Torture, ‘Meet the Press’ and Cheney’s Quest for Revenge

Dick Cheney gave no ground in his “Meet the Press” interview on Sunday, but he did something arguably even better: He bared his twisted soul. Parrying questions from Chuck Todd with what he must have figured were winning talking points about the 9/11 terror attacks, Cheney unwittingly demonstrated how profoundly he has renounced fundamental American […]

Dick Cheney Meet the Press

Dick Cheney gave no ground in his “Meet the Press” interview on Sunday, but he did something arguably even better: He bared his twisted soul.

Parrying questions from Chuck Todd with what he must have figured were winning talking points about the 9/11 terror attacks, Cheney unwittingly demonstrated how profoundly he has renounced fundamental American concepts of morality and justice.

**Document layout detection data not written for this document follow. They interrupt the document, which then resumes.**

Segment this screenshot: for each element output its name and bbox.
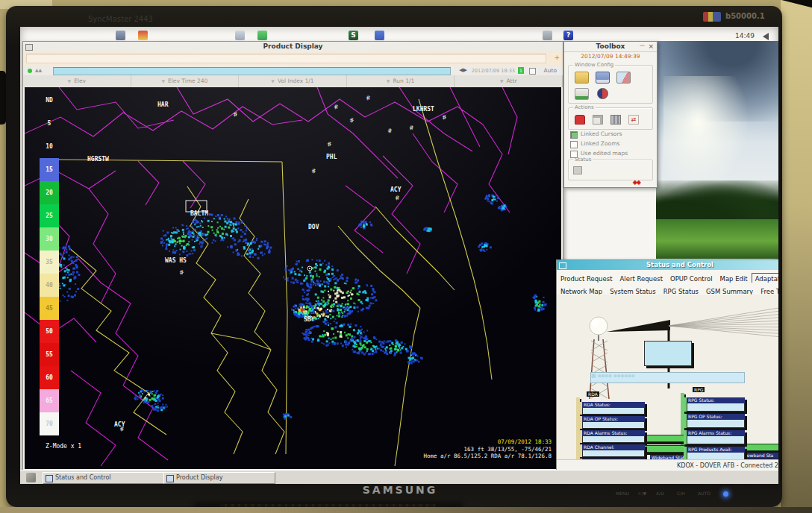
status-control-titlebar[interactable]: Status and Control [557, 260, 778, 270]
rda-box-rda-op-status-[interactable]: RDA OP Status: [579, 416, 645, 429]
lock-icon[interactable] [575, 115, 585, 125]
rpg-box-rpg-status-[interactable]: RPG Status: [684, 397, 745, 412]
status-icon[interactable] [573, 166, 582, 174]
tab-adaptation[interactable]: Adaptation [752, 273, 778, 283]
monitor-button-3[interactable]: C/H [677, 491, 685, 496]
auto-checkbox[interactable] [529, 68, 536, 75]
obstruction-mark: # [408, 124, 415, 132]
echo-pixel [409, 346, 411, 348]
toolbar-elev-time-240[interactable]: ▼Elev Time 240 [131, 75, 240, 87]
echo-pixel [322, 315, 325, 317]
app-server-icon[interactable] [375, 31, 384, 40]
toolbar-attr[interactable]: ▼Attr [455, 75, 563, 87]
pie-icon[interactable] [597, 88, 608, 99]
echo-pixel [60, 264, 62, 266]
echo-pixel [313, 284, 314, 286]
echo-pixel [193, 230, 194, 232]
echo-pixel [196, 221, 198, 224]
monitor-button-auto[interactable]: AUTO [698, 491, 710, 496]
echo-pixel [233, 223, 235, 225]
echo-pixel [160, 409, 163, 411]
disconnect-icon[interactable]: ◆◆ [633, 179, 640, 186]
checkbox-linked-cursors[interactable] [570, 131, 578, 139]
echo-pixel [263, 244, 265, 245]
launcher-icon[interactable] [26, 473, 36, 482]
product-display-titlebar[interactable]: Product Display [23, 42, 563, 52]
radar-map[interactable]: ND510152025303540455055606570 HARHGRSTWP… [25, 87, 561, 469]
taskbar-item-product-display[interactable]: Product Display [163, 472, 275, 484]
echo-pixel [179, 242, 181, 244]
toolbar-vol-index-1-1[interactable]: ▼Vol Index 1/1 [239, 75, 347, 87]
add-product-button[interactable]: + [554, 54, 560, 61]
echo-pixel [212, 242, 213, 244]
app-alert-icon[interactable] [138, 31, 148, 40]
echo-pixel [336, 277, 337, 279]
rda-box-rda-alarms-status-[interactable]: RDA Alarms Status: [579, 430, 645, 443]
echo-pixel [246, 227, 248, 229]
rpg-node-box[interactable] [644, 341, 692, 366]
film-icon[interactable] [610, 115, 621, 125]
echo-pixel [342, 344, 344, 347]
swap-icon[interactable]: ⇄ [628, 115, 639, 125]
echo-pixel [305, 330, 307, 331]
echo-pixel [478, 245, 480, 248]
step-arrows[interactable]: ◀▶ [459, 67, 467, 73]
status-control-window: Status and Control Product RequestAlert … [556, 259, 778, 479]
tab-map-edit[interactable]: Map Edit [716, 273, 752, 283]
window-menu-icon[interactable] [559, 262, 566, 269]
toolbar-run-1-1[interactable]: ▼Run 1/1 [347, 75, 455, 87]
echo-pixel [324, 270, 326, 272]
app-network-icon[interactable] [543, 31, 552, 40]
taskbar-item-status-and-control[interactable]: Status and Control [43, 472, 168, 484]
app-help-icon[interactable]: ? [563, 31, 573, 40]
echo-pixel [65, 267, 66, 268]
image-icon[interactable] [616, 72, 631, 84]
app-grid-icon[interactable] [116, 31, 125, 40]
rpg-box-body [687, 436, 745, 444]
rda-box-rda-status-[interactable]: RDA Status: [579, 402, 645, 415]
rpg-box-rpg-alarms-status-[interactable]: RPG Alarms Status: [684, 430, 745, 444]
monitor-button-menu[interactable]: MENU [616, 491, 629, 496]
echo-pixel [308, 335, 310, 336]
checkbox-use-edited-maps[interactable] [570, 151, 578, 158]
echo-pixel [349, 312, 351, 315]
monitor-button-1[interactable]: ☼/▼ [637, 491, 646, 496]
toolbar-elev[interactable]: ▼Elev [23, 75, 131, 87]
echo-pixel [357, 288, 359, 289]
window-menu-icon[interactable] [25, 44, 33, 51]
echo-pixel [356, 344, 357, 345]
brand-logo: SAMSUNG [340, 484, 460, 496]
folder-icon[interactable] [575, 72, 589, 84]
echo-pixel [537, 302, 539, 304]
echo-pixel [328, 335, 329, 336]
map-icon[interactable] [575, 88, 589, 100]
echo-pixel [506, 206, 508, 207]
tab-alert-request[interactable]: Alert Request [616, 273, 666, 283]
time-slider[interactable] [53, 67, 451, 75]
checkbox-linked-zooms[interactable] [570, 141, 578, 148]
minimize-icon[interactable]: — [640, 43, 645, 48]
rpg-box-rpg-products-avail-[interactable]: RPG Products Avail: [684, 447, 745, 460]
echo-pixel [359, 342, 361, 344]
monitor-button-2[interactable]: A/D [656, 491, 664, 496]
product-entry-field[interactable] [26, 54, 546, 63]
app-battery-icon[interactable] [257, 31, 267, 40]
pencil-icon[interactable] [593, 115, 603, 125]
app-radar-icon[interactable]: S [349, 31, 358, 40]
tab-opup-control[interactable]: OPUP Control [666, 273, 716, 283]
echo-pixel [221, 227, 223, 230]
echo-pixel [284, 415, 287, 418]
rpg-box-rpg-op-status-[interactable]: RPG OP Status: [684, 414, 745, 428]
save-icon[interactable] [596, 72, 610, 84]
volume-icon[interactable] [763, 33, 769, 40]
app-document-icon[interactable] [235, 31, 245, 40]
echo-pixel [346, 308, 348, 309]
obstruction-mark: # [441, 113, 448, 122]
loop-icons[interactable]: ▲▲ [35, 67, 42, 72]
close-icon[interactable]: × [648, 43, 654, 50]
echo-pixel [295, 279, 297, 281]
rda-box-rda-channel-[interactable]: RDA Channel: [579, 444, 645, 457]
tab-product-request[interactable]: Product Request [557, 273, 616, 283]
rda-box-body [582, 408, 645, 415]
power-led[interactable] [723, 491, 728, 497]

Cheney’s most telling response was to Todd’s questions about people who were detained completely by mistake but who were nevertheless tortured — in at least one case to death.

You have to be something other than a normal human being not to be troubled by that.

But Cheney’s response was: “I’m more concerned with bad guys who got out and released than I am with a few that, in fact, were innocent.”

And he would famously do it all again. “I have no problem as long as we achieve our objective,” he said. “‘I’d do it again in a minute.”

What Cheney was saying is basically: If you have a goal and you kill innocent people while you’re at it, tough shit. That is how terrorists think; it’s not how moral people think — or at least are supposed to think.

I suspect that in the not-too-distant future, the defense of “rectal feeding” will become as signature a moment in torture apology as Cheney’s famous prediction that U.S. troops would be “greeted as liberators” has become to the false case for war in Iraq.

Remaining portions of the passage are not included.